___ DATA TO PROCESS ___

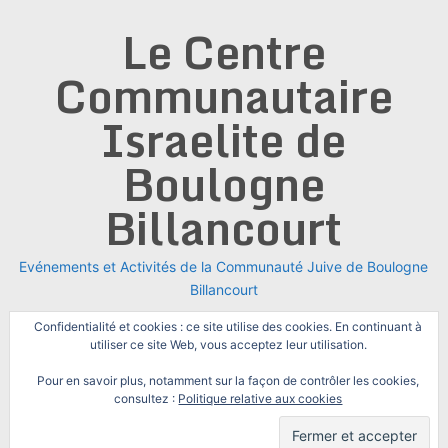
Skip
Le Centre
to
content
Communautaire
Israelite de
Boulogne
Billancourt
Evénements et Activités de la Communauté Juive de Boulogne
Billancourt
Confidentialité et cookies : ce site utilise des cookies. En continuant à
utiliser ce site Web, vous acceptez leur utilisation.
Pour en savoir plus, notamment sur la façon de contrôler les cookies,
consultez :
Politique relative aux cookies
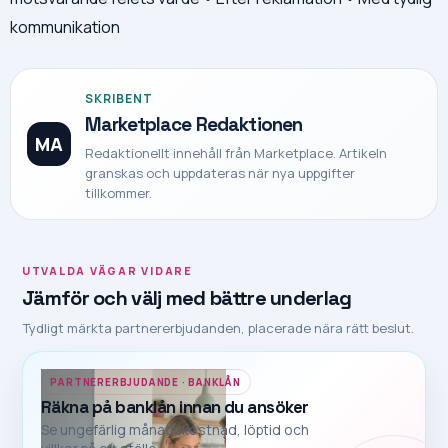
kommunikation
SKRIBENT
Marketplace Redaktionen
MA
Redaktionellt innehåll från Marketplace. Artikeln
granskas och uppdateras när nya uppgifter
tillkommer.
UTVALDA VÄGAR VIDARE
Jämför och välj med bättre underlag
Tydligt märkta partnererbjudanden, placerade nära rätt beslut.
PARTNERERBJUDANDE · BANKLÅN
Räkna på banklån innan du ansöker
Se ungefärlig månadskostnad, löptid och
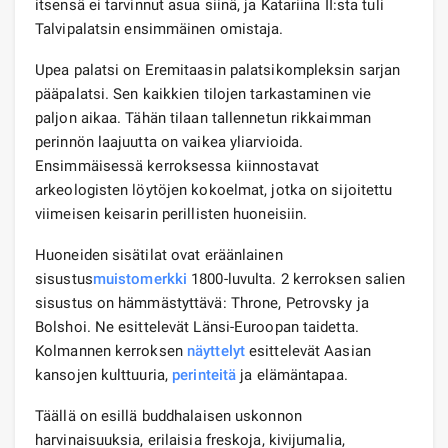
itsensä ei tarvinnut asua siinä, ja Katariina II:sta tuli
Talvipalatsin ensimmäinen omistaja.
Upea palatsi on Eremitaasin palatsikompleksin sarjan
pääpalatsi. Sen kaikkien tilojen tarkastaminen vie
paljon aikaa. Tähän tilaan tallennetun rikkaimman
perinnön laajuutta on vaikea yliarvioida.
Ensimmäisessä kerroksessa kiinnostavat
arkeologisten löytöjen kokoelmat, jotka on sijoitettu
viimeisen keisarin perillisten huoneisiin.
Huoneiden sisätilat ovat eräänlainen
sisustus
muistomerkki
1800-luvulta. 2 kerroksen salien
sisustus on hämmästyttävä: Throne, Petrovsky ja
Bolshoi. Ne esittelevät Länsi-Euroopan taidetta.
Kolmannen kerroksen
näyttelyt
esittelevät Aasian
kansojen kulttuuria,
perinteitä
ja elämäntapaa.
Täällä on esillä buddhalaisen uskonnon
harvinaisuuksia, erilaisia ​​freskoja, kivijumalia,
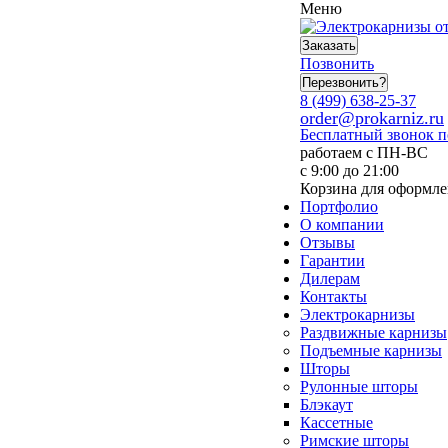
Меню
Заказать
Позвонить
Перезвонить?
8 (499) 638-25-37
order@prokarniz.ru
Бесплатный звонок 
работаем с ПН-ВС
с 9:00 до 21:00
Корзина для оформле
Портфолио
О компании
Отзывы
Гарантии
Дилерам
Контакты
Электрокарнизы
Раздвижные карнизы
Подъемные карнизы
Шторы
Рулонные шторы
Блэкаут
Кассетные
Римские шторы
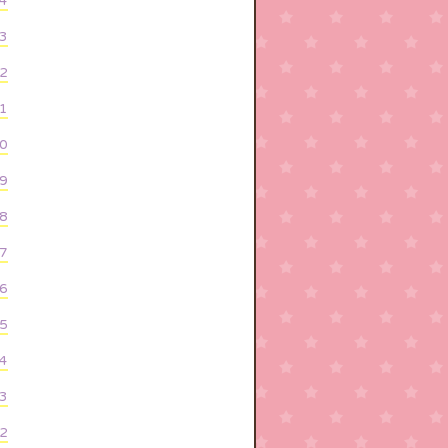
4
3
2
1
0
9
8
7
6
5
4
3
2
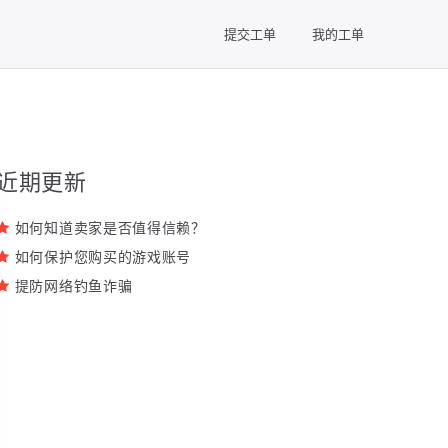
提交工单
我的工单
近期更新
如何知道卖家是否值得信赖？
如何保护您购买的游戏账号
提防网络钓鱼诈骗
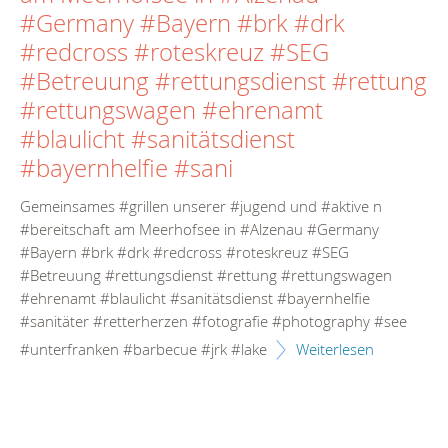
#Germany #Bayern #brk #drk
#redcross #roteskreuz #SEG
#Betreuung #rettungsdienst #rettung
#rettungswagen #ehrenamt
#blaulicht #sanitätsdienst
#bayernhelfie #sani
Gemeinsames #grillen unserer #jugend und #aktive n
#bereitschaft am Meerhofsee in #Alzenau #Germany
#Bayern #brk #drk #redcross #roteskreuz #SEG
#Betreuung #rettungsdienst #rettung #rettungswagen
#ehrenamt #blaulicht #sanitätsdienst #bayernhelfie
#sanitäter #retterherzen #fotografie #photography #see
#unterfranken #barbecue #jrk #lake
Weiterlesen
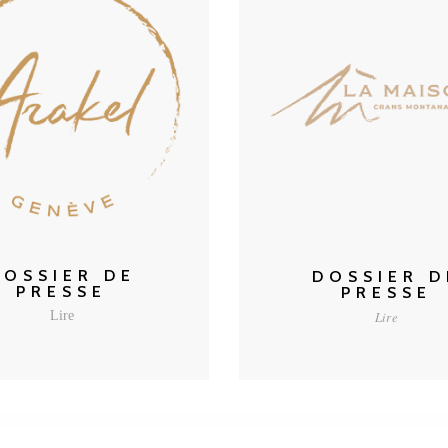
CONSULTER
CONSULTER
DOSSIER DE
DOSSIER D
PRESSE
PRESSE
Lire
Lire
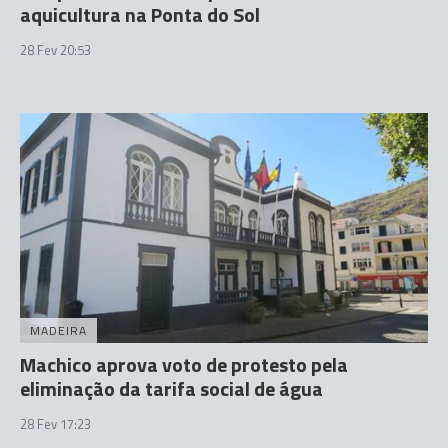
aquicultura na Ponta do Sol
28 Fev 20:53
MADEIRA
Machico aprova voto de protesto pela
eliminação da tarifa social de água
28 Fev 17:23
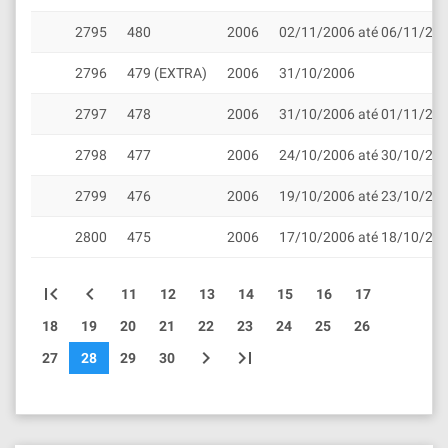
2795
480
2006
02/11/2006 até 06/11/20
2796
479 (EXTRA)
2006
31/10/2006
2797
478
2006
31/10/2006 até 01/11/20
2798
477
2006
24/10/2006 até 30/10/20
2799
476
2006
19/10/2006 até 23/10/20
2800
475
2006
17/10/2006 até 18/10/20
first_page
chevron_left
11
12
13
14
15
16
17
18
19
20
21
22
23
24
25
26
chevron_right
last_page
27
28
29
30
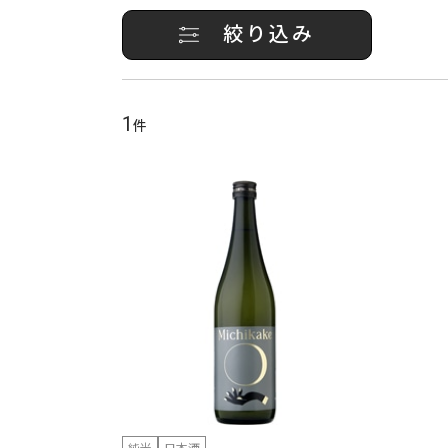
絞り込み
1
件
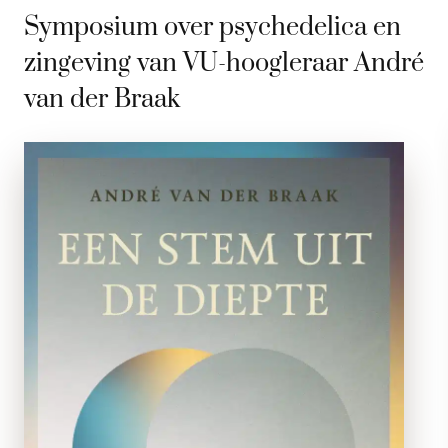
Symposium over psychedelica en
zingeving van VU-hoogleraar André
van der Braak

___

DIRECTIONS FOR THIS TASK.
Exact copies of the entries above are needed, with every picture removed.

RESULT.
Skip
Le Centre
to
content
Communautaire
Israelite de
Boulogne
Billancourt
Evénements et Activités de la Communauté Juive de Boulogne
Billancourt
Confidentialité et cookies : ce site utilise des cookies. En continuant à
utiliser ce site Web, vous acceptez leur utilisation.
Pour en savoir plus, notamment sur la façon de contrôler les cookies,
consultez :
Politique relative aux cookies
kommunikation
SKRIBENT
Marketplace Redaktionen
MA
Redaktionellt innehåll från Marketplace. Artikeln
granskas och uppdateras när nya uppgifter
tillkommer.
UTVALDA VÄGAR VIDARE
Jämför och välj med bättre underlag
Tydligt märkta partnererbjudanden, placerade nära rätt beslut.
PARTNERERBJUDANDE · BANKLÅN
Räkna på banklån innan du ansöker
Se ungefärlig månadskostnad, löptid och
itsensä ei tarvinnut asua siinä, ja Katariina II:sta tuli
Talvipalatsin ensimmäinen omistaja.
Upea palatsi on Eremitaasin palatsikompleksin sarjan
pääpalatsi. Sen kaikkien tilojen tarkastaminen vie
paljon aikaa. Tähän tilaan tallennetun rikkaimman
perinnön laajuutta on vaikea yliarvioida.
Ensimmäisessä kerroksessa kiinnostavat
arkeologisten löytöjen kokoelmat, jotka on sijoitettu
viimeisen keisarin perillisten huoneisiin.
Huoneiden sisätilat ovat eräänlainen
sisustus
muistomerkki
1800-luvulta. 2 kerroksen salien
sisustus on hämmästyttävä: Throne, Petrovsky ja
Bolshoi. Ne esittelevät Länsi-Euroopan taidetta.
Kolmannen kerroksen
näyttelyt
esittelevät Aasian
kansojen kulttuuria,
perinteitä
ja elämäntapaa.
Täällä on esillä buddhalaisen uskonnon
harvinaisuuksia, erilaisia ​​freskoja, kivijumalia,
Меню
Заказать
Позвонить
Перезвонить?
8 (499) 638-25-37
order@prokarniz.ru
Бесплатный звонок 
работаем с ПН-ВС
с 9:00 до 21:00
Корзина для оформле
Портфолио
О компании
Отзывы
Гарантии
Дилерам
Контакты
Электрокарнизы
Раздвижные карнизы
Подъемные карнизы
Шторы
Рулонные шторы
Блэкаут
Кассетные
Римские шторы
4
3
2
1
0
9
8
7
6
5
4
3
2
提交工单
我的工单
近期更新
如何知道卖家是否值得信赖？
如何保护您购买的游戏账号
提防网络钓鱼诈骗
#Germany #Bayern #brk #drk
#redcross #roteskreuz #SEG
#Betreuung #rettungsdienst #rettung
#rettungswagen #ehrenamt
#blaulicht #sanitätsdienst
#bayernhelfie #sani
Gemeinsames #grillen unserer #jugend und #aktive n
#bereitschaft am Meerhofsee in #Alzenau #Germany
#Bayern #brk #drk #redcross #roteskreuz #SEG
#Betreuung #rettungsdienst #rettung #rettungswagen
#ehrenamt #blaulicht #sanitätsdienst #bayernhelfie
#sanitäter #retterherzen #fotografie #photography #see
#unterfranken #barbecue #jrk #lake
Weiterlesen
CONSULTER
CONSULTER
DOSSIER DE
DOSSIER D
PRESSE
PRESSE
Lire
Lire
aquicultura na Ponta do Sol
28 Fev 20:53
MADEIRA
Machico aprova voto de protesto pela
eliminação da tarifa social de água
28 Fev 17:23
2795
480
2006
02/11/2006 até 06/11/20
2796
479 (EXTRA)
2006
31/10/2006
2797
478
2006
31/10/2006 até 01/11/20
2798
477
2006
24/10/2006 até 30/10/20
2799
476
2006
19/10/2006 até 23/10/20
2800
475
2006
17/10/2006 até 18/10/20
first_page
chevron_left
11
12
13
14
15
16
17
18
19
20
21
22
23
24
25
26
chevron_right
last_page
27
28
29
30
絞り込み
1
件
Symposium over psychedelica en
zingeving van VU-hoogleraar André
van der Braak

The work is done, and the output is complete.